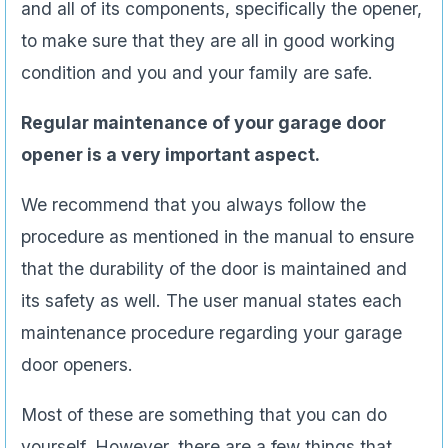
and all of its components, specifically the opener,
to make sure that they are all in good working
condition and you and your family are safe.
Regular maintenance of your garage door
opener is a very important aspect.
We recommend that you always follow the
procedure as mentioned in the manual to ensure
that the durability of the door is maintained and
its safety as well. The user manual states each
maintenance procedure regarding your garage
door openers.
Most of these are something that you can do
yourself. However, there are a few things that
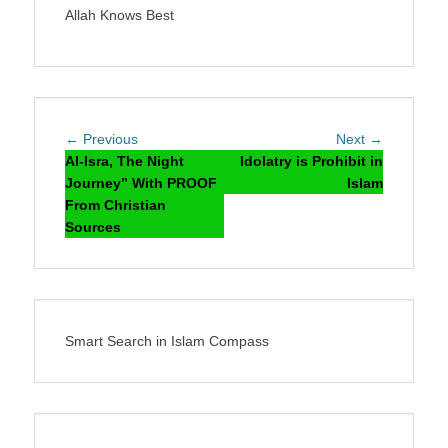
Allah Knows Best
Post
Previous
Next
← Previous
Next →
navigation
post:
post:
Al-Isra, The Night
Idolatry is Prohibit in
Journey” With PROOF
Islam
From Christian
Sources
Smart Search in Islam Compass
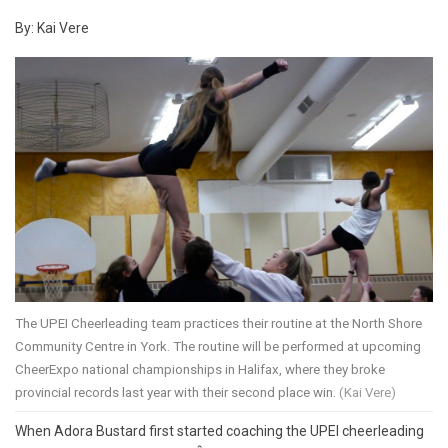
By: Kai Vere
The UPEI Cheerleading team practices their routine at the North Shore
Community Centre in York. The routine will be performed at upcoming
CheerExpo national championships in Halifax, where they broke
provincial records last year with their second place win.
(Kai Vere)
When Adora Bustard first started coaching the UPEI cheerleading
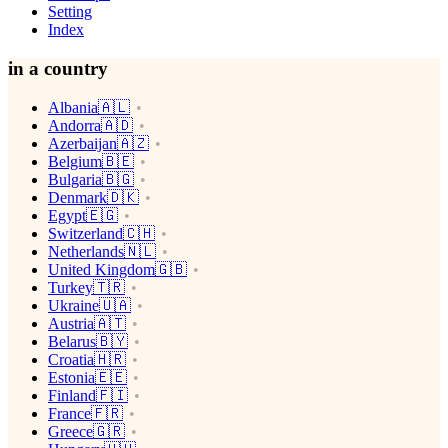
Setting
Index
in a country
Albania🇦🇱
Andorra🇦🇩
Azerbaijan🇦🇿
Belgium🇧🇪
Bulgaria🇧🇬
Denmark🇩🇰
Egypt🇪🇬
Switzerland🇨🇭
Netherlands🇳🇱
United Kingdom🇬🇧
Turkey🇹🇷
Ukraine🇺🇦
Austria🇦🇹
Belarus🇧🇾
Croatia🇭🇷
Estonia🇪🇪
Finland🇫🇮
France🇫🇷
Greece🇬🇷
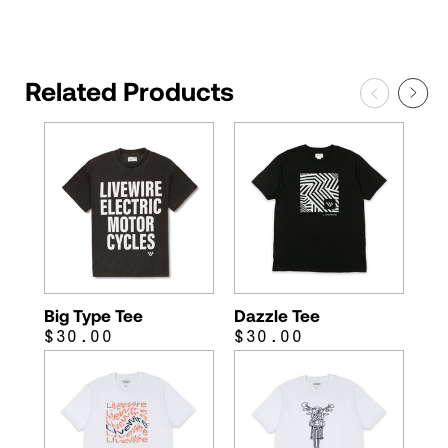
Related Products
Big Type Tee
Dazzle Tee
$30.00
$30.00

···

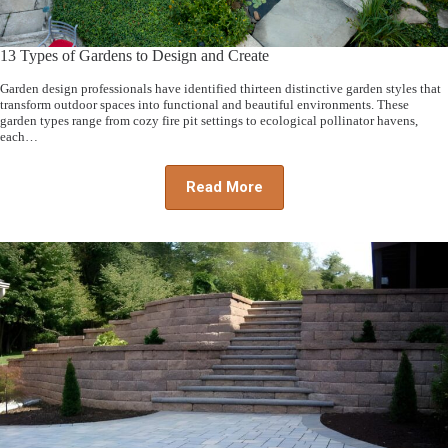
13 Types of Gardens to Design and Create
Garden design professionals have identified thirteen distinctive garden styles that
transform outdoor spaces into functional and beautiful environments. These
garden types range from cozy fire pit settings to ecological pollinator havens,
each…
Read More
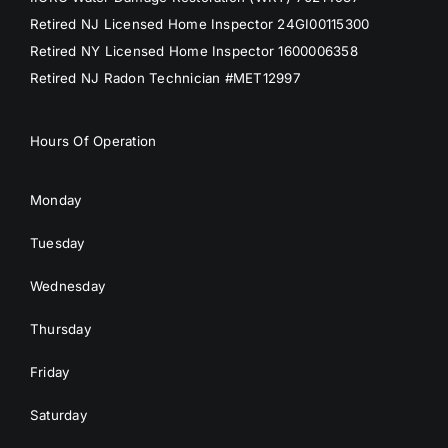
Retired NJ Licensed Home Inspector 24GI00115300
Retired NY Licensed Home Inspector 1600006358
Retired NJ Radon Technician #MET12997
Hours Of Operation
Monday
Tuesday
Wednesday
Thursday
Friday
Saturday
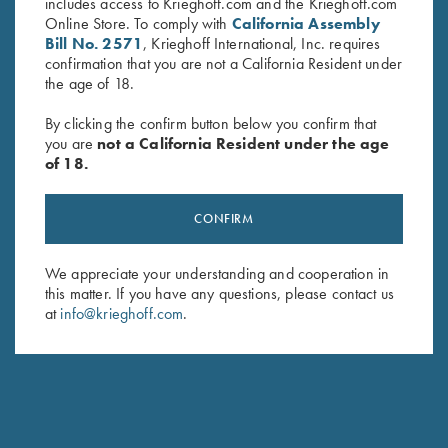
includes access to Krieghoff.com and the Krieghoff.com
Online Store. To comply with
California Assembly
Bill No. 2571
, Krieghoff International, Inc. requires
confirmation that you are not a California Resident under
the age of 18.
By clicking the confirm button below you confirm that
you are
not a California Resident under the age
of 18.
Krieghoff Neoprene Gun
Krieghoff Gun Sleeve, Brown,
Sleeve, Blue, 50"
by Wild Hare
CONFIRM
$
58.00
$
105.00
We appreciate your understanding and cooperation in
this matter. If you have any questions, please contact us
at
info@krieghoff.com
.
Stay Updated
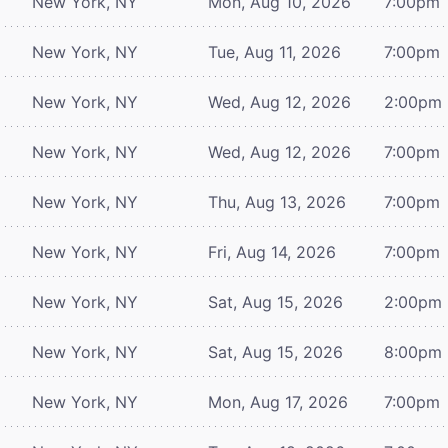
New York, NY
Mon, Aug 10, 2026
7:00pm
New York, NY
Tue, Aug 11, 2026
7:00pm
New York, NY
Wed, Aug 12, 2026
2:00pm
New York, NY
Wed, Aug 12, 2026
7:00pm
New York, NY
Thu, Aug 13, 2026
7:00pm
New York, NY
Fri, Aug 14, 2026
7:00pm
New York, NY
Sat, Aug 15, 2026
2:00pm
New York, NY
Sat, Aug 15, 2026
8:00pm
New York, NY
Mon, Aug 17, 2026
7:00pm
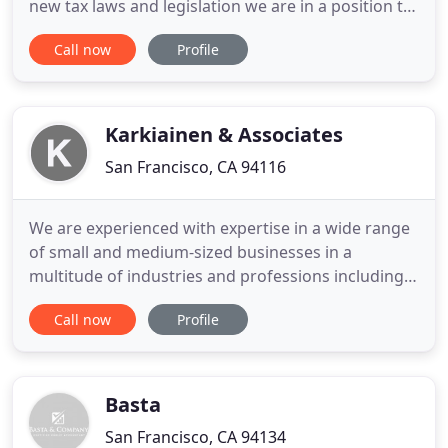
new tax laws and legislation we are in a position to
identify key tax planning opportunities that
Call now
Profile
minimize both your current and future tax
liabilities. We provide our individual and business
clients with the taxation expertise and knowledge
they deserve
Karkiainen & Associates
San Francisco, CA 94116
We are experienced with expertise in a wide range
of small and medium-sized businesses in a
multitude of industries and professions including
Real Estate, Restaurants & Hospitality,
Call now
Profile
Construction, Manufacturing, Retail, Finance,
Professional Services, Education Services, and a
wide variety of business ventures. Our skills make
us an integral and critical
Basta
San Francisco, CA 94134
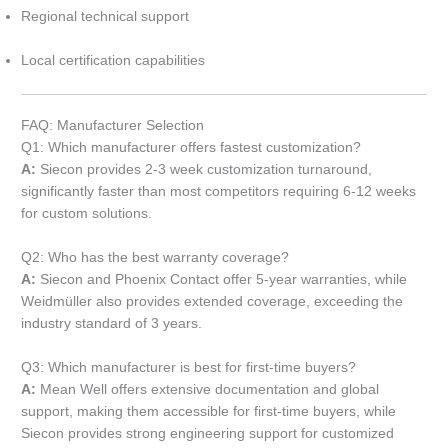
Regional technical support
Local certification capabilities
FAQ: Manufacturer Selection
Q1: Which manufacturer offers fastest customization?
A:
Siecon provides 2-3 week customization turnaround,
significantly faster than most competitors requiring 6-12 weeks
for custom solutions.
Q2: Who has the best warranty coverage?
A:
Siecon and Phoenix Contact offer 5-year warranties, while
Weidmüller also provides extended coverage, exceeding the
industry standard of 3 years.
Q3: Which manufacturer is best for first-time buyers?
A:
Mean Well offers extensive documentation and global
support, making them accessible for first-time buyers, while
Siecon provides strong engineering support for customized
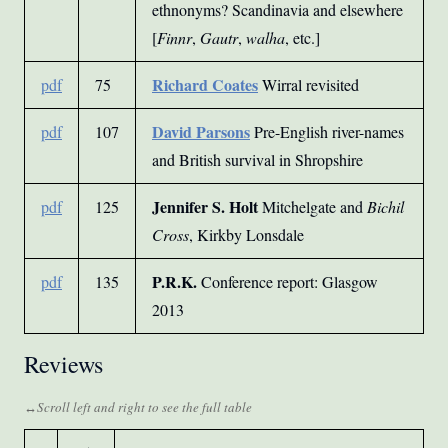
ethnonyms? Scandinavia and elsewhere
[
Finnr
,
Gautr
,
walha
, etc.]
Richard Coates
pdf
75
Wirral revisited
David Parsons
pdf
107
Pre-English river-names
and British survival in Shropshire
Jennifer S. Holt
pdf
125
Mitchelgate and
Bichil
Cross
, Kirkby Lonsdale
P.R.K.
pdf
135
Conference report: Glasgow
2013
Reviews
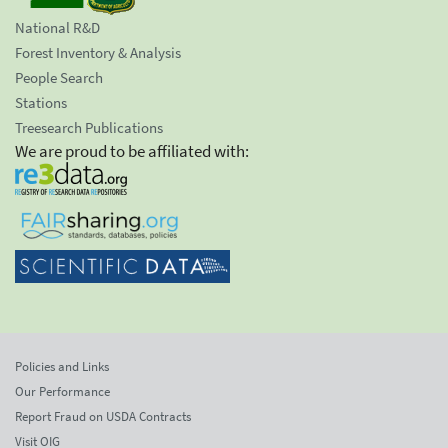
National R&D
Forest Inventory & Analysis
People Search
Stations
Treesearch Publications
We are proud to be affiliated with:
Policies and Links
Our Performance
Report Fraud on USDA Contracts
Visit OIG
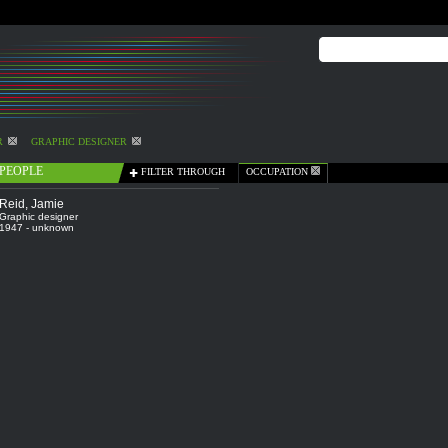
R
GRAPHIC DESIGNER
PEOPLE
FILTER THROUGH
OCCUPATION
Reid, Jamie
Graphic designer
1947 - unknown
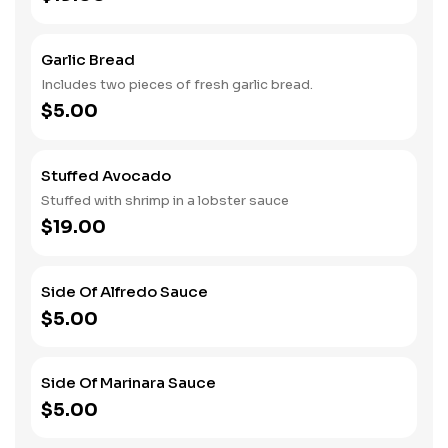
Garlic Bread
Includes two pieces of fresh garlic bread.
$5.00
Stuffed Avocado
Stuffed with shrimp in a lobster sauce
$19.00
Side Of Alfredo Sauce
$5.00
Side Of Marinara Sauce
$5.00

···

#### Task directions
For the word "wide", report how many lines of the records contain it; respond with the number only.

#### Answer space
2